*** Opening of DATA IN THIS EXERCISE ***
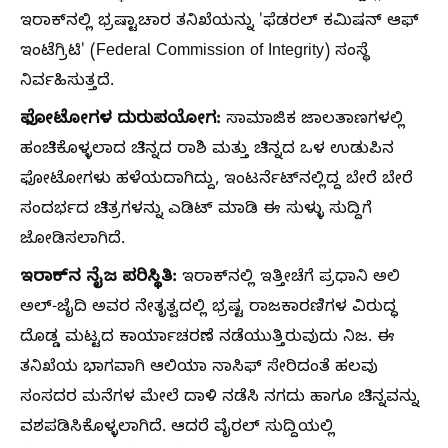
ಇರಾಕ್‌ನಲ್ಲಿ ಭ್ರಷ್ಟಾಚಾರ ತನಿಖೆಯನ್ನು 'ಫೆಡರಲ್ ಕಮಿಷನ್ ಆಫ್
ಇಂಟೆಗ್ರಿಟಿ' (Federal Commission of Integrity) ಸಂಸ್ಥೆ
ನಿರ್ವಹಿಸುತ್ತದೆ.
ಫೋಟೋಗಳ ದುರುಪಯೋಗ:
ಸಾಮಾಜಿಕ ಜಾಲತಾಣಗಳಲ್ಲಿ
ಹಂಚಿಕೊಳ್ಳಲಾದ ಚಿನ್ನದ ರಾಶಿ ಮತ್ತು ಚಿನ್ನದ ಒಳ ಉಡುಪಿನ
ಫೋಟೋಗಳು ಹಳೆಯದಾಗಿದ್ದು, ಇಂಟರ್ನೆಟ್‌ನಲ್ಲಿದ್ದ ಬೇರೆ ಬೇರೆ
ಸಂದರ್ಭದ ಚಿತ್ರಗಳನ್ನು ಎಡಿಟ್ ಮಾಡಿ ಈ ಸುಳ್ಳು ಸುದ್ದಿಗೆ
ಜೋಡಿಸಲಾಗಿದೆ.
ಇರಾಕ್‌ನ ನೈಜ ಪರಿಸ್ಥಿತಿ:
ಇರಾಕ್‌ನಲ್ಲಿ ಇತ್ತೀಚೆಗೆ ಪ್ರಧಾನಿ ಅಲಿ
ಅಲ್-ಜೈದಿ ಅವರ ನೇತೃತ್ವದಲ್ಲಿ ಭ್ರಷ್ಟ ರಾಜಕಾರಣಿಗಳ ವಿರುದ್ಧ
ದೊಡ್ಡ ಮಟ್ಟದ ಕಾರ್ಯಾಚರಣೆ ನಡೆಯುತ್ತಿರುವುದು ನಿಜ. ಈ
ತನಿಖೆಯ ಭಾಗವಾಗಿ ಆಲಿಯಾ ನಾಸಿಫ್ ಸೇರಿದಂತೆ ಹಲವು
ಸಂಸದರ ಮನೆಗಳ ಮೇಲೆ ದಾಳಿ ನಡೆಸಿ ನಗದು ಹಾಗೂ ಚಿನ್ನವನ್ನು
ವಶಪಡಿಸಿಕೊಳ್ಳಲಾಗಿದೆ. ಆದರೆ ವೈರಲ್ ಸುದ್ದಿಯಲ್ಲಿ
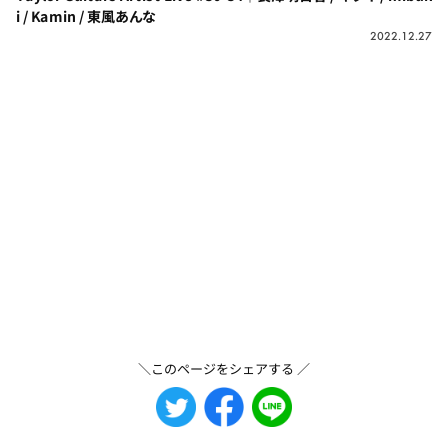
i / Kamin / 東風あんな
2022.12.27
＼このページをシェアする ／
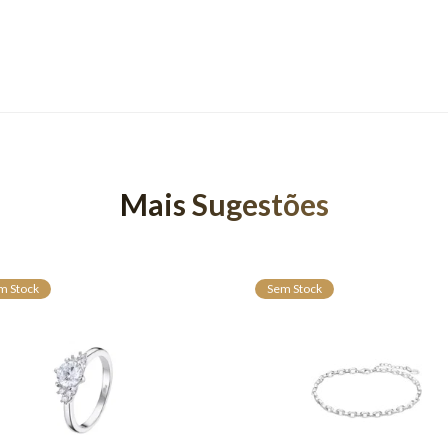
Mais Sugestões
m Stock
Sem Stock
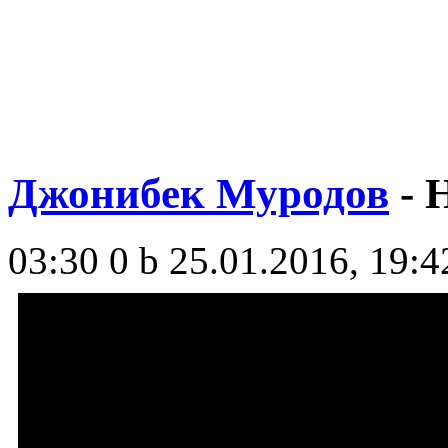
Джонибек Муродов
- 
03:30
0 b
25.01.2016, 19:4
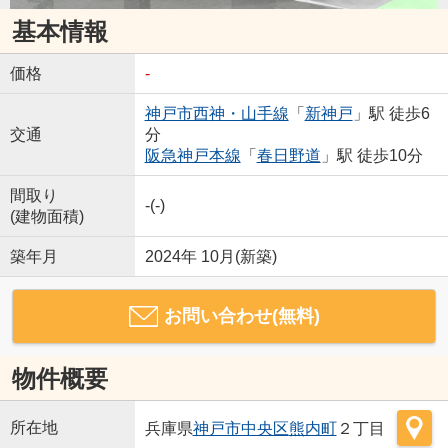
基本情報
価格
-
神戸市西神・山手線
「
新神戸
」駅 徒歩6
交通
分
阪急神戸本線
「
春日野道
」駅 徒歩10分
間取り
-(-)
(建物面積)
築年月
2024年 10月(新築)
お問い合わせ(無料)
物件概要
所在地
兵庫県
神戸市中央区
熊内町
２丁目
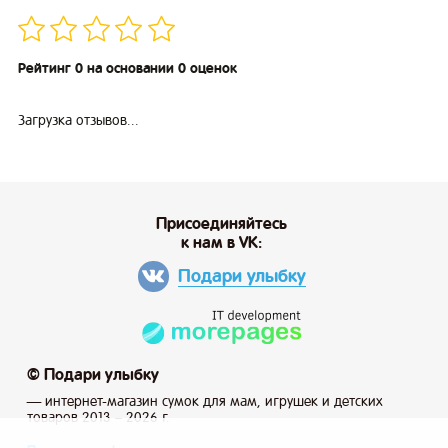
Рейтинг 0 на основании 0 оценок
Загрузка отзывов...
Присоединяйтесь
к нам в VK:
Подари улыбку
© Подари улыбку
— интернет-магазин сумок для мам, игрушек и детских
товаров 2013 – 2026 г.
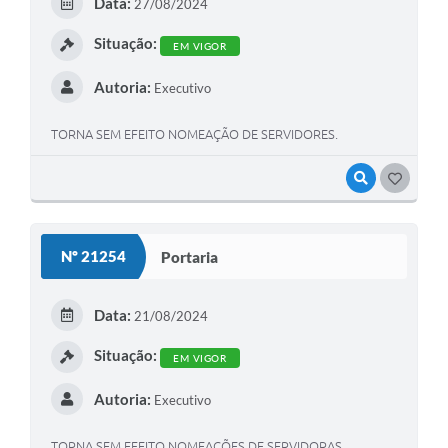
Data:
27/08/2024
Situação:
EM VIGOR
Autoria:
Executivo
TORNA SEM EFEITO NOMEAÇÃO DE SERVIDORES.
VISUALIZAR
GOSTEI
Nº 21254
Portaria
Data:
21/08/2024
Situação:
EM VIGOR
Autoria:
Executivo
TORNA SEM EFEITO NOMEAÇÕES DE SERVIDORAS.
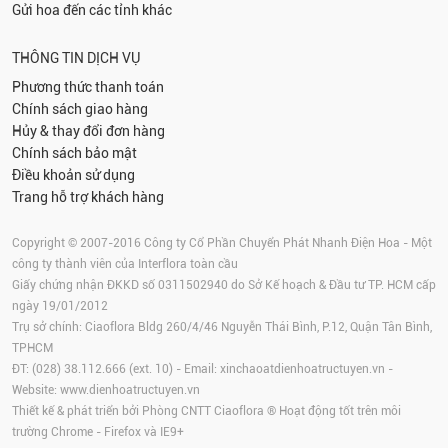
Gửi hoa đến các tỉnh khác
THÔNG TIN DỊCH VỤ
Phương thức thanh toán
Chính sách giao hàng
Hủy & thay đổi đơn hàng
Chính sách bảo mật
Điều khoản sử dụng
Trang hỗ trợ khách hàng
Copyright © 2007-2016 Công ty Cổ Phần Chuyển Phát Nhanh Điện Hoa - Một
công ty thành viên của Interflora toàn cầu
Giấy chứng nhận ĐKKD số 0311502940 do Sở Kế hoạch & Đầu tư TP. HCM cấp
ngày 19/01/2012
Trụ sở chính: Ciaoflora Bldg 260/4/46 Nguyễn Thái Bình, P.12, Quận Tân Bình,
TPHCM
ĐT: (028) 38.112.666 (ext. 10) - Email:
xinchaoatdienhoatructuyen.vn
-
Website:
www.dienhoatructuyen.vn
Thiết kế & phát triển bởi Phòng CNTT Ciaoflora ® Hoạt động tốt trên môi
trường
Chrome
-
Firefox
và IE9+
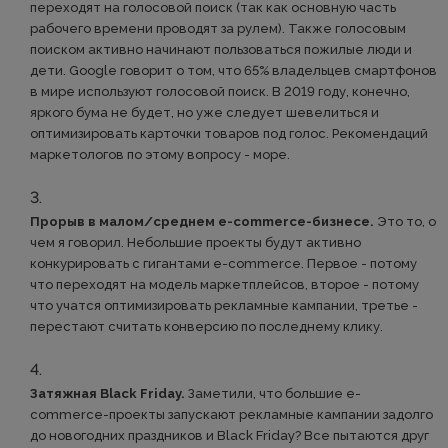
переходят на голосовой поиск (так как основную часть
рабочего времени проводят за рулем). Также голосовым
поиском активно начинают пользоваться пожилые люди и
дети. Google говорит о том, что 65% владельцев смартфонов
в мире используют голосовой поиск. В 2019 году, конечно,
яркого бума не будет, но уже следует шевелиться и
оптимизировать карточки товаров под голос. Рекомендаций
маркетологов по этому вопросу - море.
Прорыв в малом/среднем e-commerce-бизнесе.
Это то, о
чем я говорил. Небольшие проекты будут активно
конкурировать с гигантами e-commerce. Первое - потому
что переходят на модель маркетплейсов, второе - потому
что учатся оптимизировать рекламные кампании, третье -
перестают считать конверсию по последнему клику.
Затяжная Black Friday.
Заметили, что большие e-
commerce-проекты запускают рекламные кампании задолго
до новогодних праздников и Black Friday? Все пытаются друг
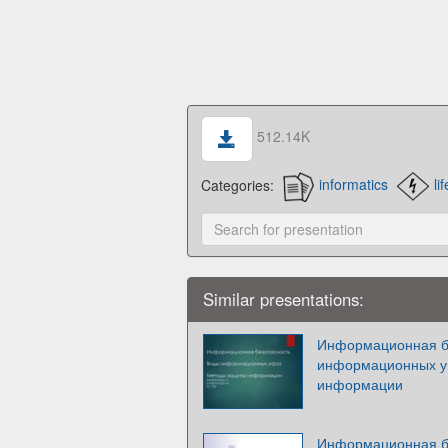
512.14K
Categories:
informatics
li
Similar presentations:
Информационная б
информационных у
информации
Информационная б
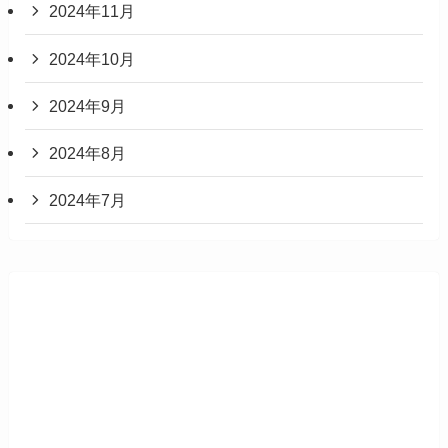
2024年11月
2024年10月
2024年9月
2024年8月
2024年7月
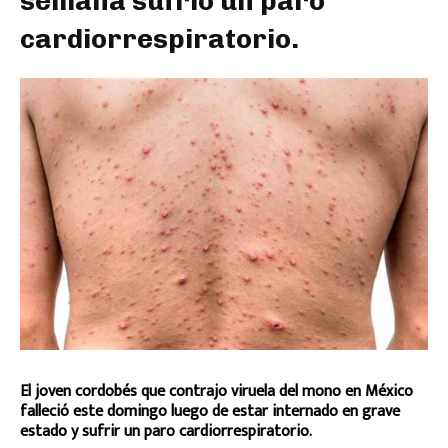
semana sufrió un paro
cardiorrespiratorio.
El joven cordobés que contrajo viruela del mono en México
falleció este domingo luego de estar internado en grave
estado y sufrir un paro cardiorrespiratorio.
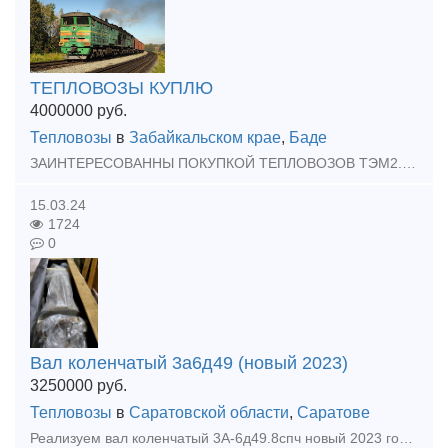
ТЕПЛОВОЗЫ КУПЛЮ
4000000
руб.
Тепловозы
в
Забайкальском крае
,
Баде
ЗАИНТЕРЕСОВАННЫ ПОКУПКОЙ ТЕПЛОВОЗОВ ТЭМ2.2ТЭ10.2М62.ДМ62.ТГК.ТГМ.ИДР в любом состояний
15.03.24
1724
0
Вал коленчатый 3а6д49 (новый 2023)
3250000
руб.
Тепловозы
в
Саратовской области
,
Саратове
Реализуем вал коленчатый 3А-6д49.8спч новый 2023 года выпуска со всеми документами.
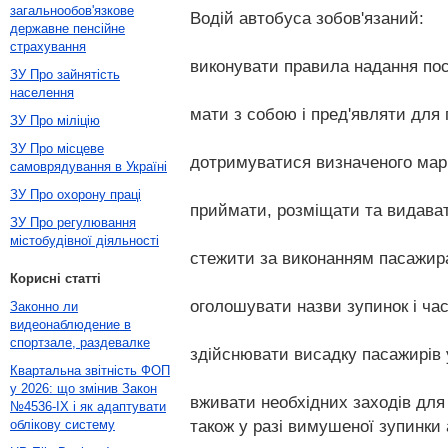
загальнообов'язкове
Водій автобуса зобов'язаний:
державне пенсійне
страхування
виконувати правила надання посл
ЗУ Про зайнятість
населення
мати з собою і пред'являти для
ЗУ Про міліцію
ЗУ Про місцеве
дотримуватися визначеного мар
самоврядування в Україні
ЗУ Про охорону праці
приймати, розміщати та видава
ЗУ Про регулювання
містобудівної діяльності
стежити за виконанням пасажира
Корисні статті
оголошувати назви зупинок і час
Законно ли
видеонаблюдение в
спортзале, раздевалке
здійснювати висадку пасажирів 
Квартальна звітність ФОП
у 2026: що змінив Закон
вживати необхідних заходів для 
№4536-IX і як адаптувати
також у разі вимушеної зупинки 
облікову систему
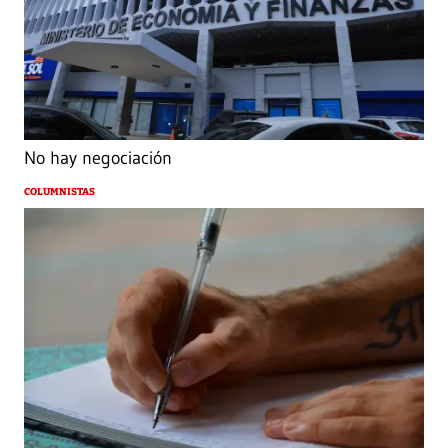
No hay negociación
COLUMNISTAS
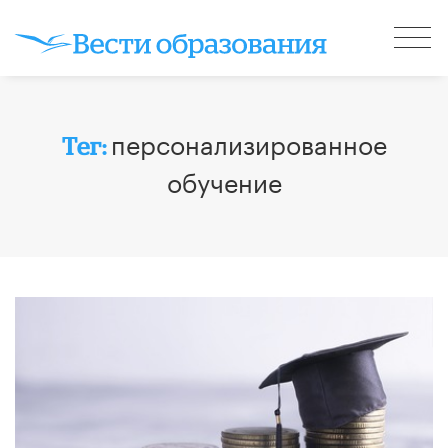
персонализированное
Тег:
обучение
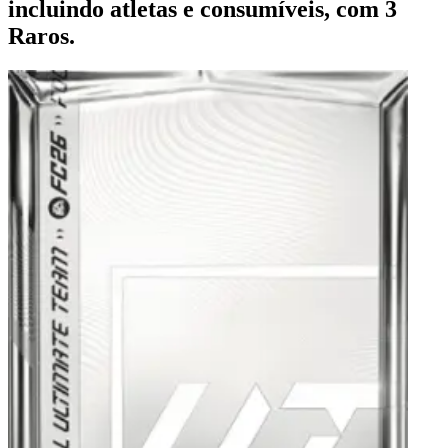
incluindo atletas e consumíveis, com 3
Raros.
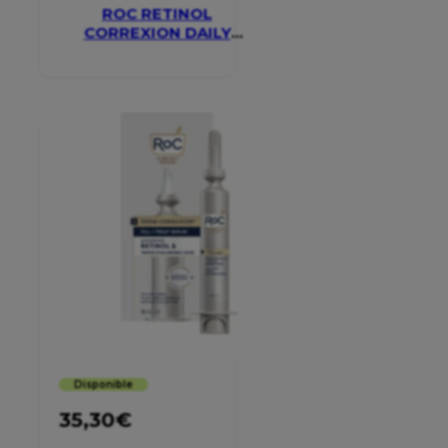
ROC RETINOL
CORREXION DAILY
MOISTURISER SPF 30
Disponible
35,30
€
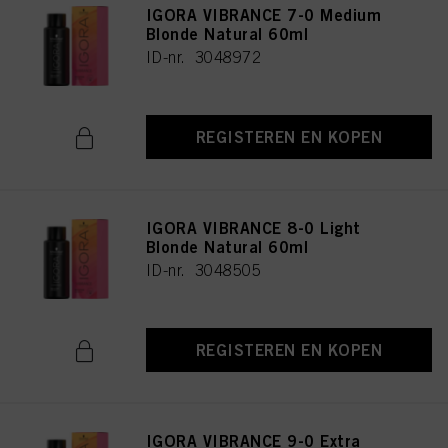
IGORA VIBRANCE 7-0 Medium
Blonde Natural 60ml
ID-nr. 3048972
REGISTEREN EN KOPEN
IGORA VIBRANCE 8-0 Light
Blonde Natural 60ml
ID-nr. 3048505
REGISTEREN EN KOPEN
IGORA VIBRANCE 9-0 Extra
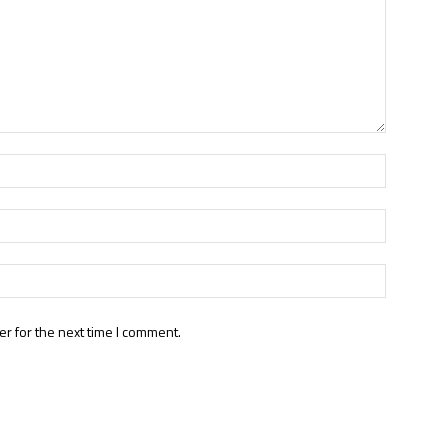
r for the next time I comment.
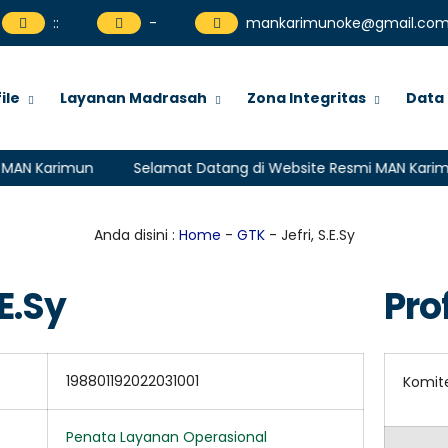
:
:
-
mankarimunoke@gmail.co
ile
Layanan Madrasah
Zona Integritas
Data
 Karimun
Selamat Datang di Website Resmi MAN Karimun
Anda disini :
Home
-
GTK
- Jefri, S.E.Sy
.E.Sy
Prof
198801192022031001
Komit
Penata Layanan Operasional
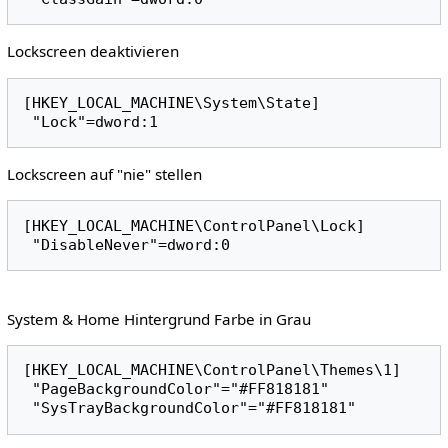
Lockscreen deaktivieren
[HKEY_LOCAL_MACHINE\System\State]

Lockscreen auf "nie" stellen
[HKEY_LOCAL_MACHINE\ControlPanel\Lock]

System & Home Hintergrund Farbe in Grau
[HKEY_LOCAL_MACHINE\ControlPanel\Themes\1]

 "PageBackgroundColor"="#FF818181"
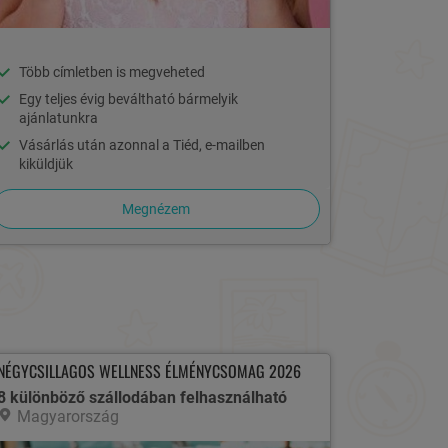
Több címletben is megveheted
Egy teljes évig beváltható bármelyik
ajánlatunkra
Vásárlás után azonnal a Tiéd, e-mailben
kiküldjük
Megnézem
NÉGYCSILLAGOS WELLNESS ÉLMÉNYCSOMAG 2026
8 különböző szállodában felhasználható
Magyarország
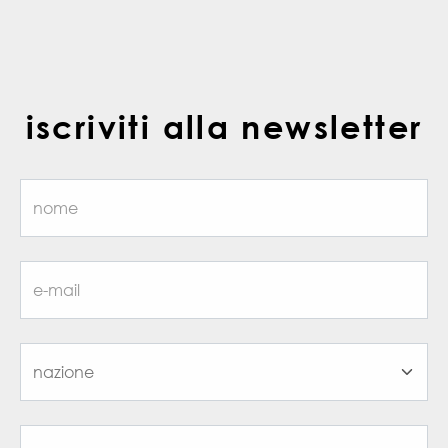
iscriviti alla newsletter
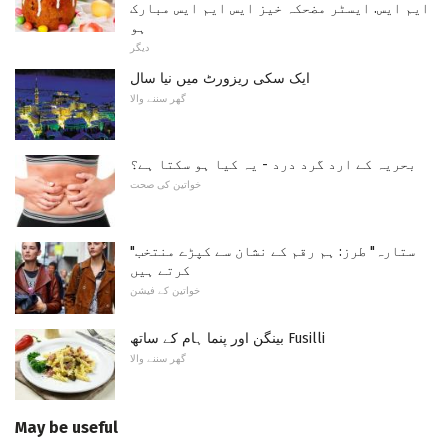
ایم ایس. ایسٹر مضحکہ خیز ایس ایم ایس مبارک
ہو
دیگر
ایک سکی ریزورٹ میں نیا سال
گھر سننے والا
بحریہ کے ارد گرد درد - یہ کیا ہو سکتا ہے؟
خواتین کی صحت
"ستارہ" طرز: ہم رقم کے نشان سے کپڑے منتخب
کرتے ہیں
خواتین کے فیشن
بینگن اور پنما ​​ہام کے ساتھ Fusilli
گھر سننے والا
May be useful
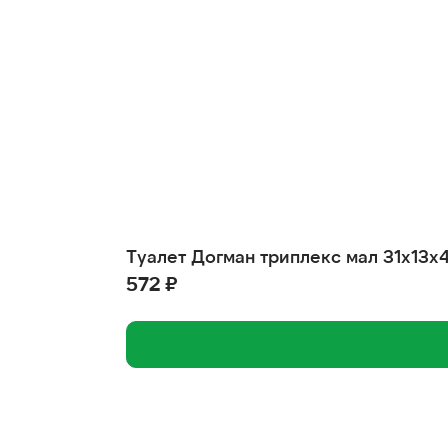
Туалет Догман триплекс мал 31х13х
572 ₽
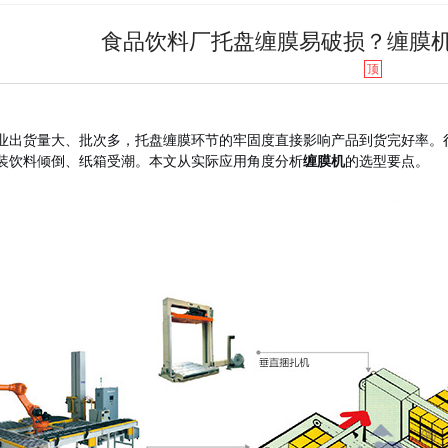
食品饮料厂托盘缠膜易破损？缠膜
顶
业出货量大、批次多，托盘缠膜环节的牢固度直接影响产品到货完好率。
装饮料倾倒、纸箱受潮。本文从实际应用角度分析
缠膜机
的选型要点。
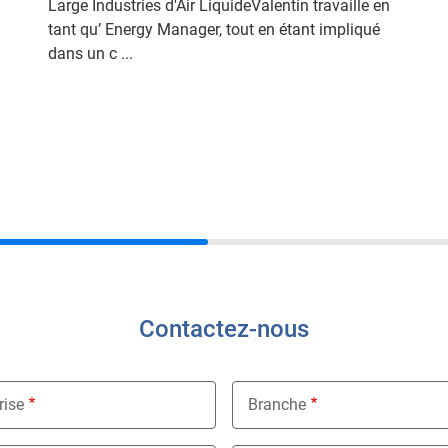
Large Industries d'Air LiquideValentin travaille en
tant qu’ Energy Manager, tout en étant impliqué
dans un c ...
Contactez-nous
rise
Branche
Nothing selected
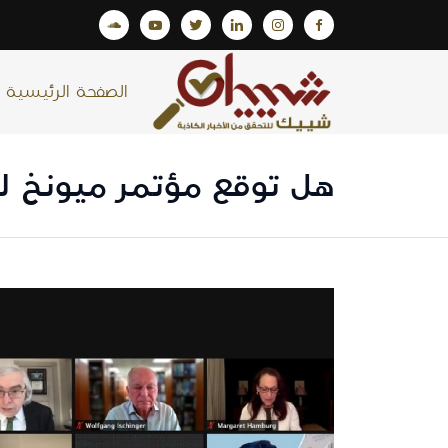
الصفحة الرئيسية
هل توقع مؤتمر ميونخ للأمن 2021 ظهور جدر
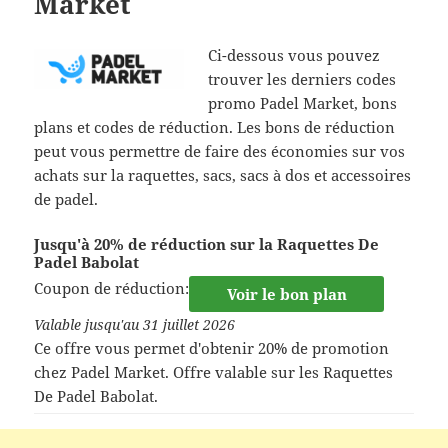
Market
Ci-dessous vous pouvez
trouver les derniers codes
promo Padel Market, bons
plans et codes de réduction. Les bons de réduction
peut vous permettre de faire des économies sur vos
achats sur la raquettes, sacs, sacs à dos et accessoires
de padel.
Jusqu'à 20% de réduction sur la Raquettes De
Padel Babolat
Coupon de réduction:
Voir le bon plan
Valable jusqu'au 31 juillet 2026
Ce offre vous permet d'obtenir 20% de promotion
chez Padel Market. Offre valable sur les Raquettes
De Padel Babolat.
*** Close of DATA IN THIS EXERCISE ***
> [TASK PROMPT]: The response should hold only an exact retyping of the lines from the beginning of the data through the line containing "рабочего времени проводят", both ends kept, pictures omitted.

> [EXPECTED ANSWER]:
ಇರಾಕ್‌ನಲ್ಲಿ ಭ್ರಷ್ಟಾಚಾರ ತನಿಖೆಯನ್ನು 'ಫೆಡರಲ್ ಕಮಿಷನ್ ಆಫ್
ಇಂಟೆಗ್ರಿಟಿ' (Federal Commission of Integrity) ಸಂಸ್ಥೆ
ನಿರ್ವಹಿಸುತ್ತದೆ.
ಫೋಟೋಗಳ ದುರುಪಯೋಗ:
ಸಾಮಾಜಿಕ ಜಾಲತಾಣಗಳಲ್ಲಿ
ಹಂಚಿಕೊಳ್ಳಲಾದ ಚಿನ್ನದ ರಾಶಿ ಮತ್ತು ಚಿನ್ನದ ಒಳ ಉಡುಪಿನ
ಫೋಟೋಗಳು ಹಳೆಯದಾಗಿದ್ದು, ಇಂಟರ್ನೆಟ್‌ನಲ್ಲಿದ್ದ ಬೇರೆ ಬೇರೆ
ಸಂದರ್ಭದ ಚಿತ್ರಗಳನ್ನು ಎಡಿಟ್ ಮಾಡಿ ಈ ಸುಳ್ಳು ಸುದ್ದಿಗೆ
ಜೋಡಿಸಲಾಗಿದೆ.
ಇರಾಕ್‌ನ ನೈಜ ಪರಿಸ್ಥಿತಿ:
ಇರಾಕ್‌ನಲ್ಲಿ ಇತ್ತೀಚೆಗೆ ಪ್ರಧಾನಿ ಅಲಿ
ಅಲ್-ಜೈದಿ ಅವರ ನೇತೃತ್ವದಲ್ಲಿ ಭ್ರಷ್ಟ ರಾಜಕಾರಣಿಗಳ ವಿರುದ್ಧ
ದೊಡ್ಡ ಮಟ್ಟದ ಕಾರ್ಯಾಚರಣೆ ನಡೆಯುತ್ತಿರುವುದು ನಿಜ. ಈ
ತನಿಖೆಯ ಭಾಗವಾಗಿ ಆಲಿಯಾ ನಾಸಿಫ್ ಸೇರಿದಂತೆ ಹಲವು
ಸಂಸದರ ಮನೆಗಳ ಮೇಲೆ ದಾಳಿ ನಡೆಸಿ ನಗದು ಹಾಗೂ ಚಿನ್ನವನ್ನು
ವಶಪಡಿಸಿಕೊಳ್ಳಲಾಗಿದೆ. ಆದರೆ ವೈರಲ್ ಸುದ್ದಿಯಲ್ಲಿ
i / Kamin / 東風あんな
2022.12.27
＼このページをシェアする ／
Mais Sugestões
m Stock
Sem Stock
Джонибек Муродов
- 
03:30
0 b
25.01.2016, 19:4
基本情報
価格
-
神戸市西神・山手線
「
新神戸
」駅 徒歩6
交通
分
阪急神戸本線
「
春日野道
」駅 徒歩10分
間取り
-(-)
(建物面積)
築年月
2024年 10月(新築)
お問い合わせ(無料)
物件概要
所在地
兵庫県
神戸市中央区
熊内町
２丁目
Рейтинг 0 на основании 0 оценок
Загрузка отзывов...
Присоединяйтесь
к нам в VK:
Подари улыбку
© Подари улыбку
— интернет-магазин сумок для мам, игрушек и детских
товаров 2013 – 2026 г.
Data:
27/08/2024
Situação:
EM VIGOR
Autoria:
Executivo
TORNA SEM EFEITO NOMEAÇÃO DE SERVIDORES.
VISUALIZAR
GOSTEI
Nº 21254
Portaria
Data:
21/08/2024
Situação:
EM VIGOR
Autoria:
Executivo
TORNA SEM EFEITO NOMEAÇÕES DE SERVIDORAS.
Gửi hoa đến các tỉnh khác
THÔNG TIN DỊCH VỤ
Phương thức thanh toán
Chính sách giao hàng
Hủy & thay đổi đơn hàng
Chính sách bảo mật
Điều khoản sử dụng
Trang hỗ trợ khách hàng
Copyright © 2007-2016 Công ty Cổ Phần Chuyển Phát Nhanh Điện Hoa - Một
công ty thành viên của Interflora toàn cầu
Giấy chứng nhận ĐKKD số 0311502940 do Sở Kế hoạch & Đầu tư TP. HCM cấp
ngày 19/01/2012
Trụ sở chính: Ciaoflora Bldg 260/4/46 Nguyễn Thái Bình, P.12, Quận Tân Bình,
TPHCM
ĐT: (028) 38.112.666 (ext. 10) - Email:
xinchaoatdienhoatructuyen.vn
-
Website:
www.dienhoatructuyen.vn
Thiết kế & phát triển bởi Phòng CNTT Ciaoflora ® Hoạt động tốt trên môi
trường
Chrome
-
Firefox
và IE9+
переходят на голосовой поиск (так как основную часть
рабочего времени проводят за рулем). Также голосовым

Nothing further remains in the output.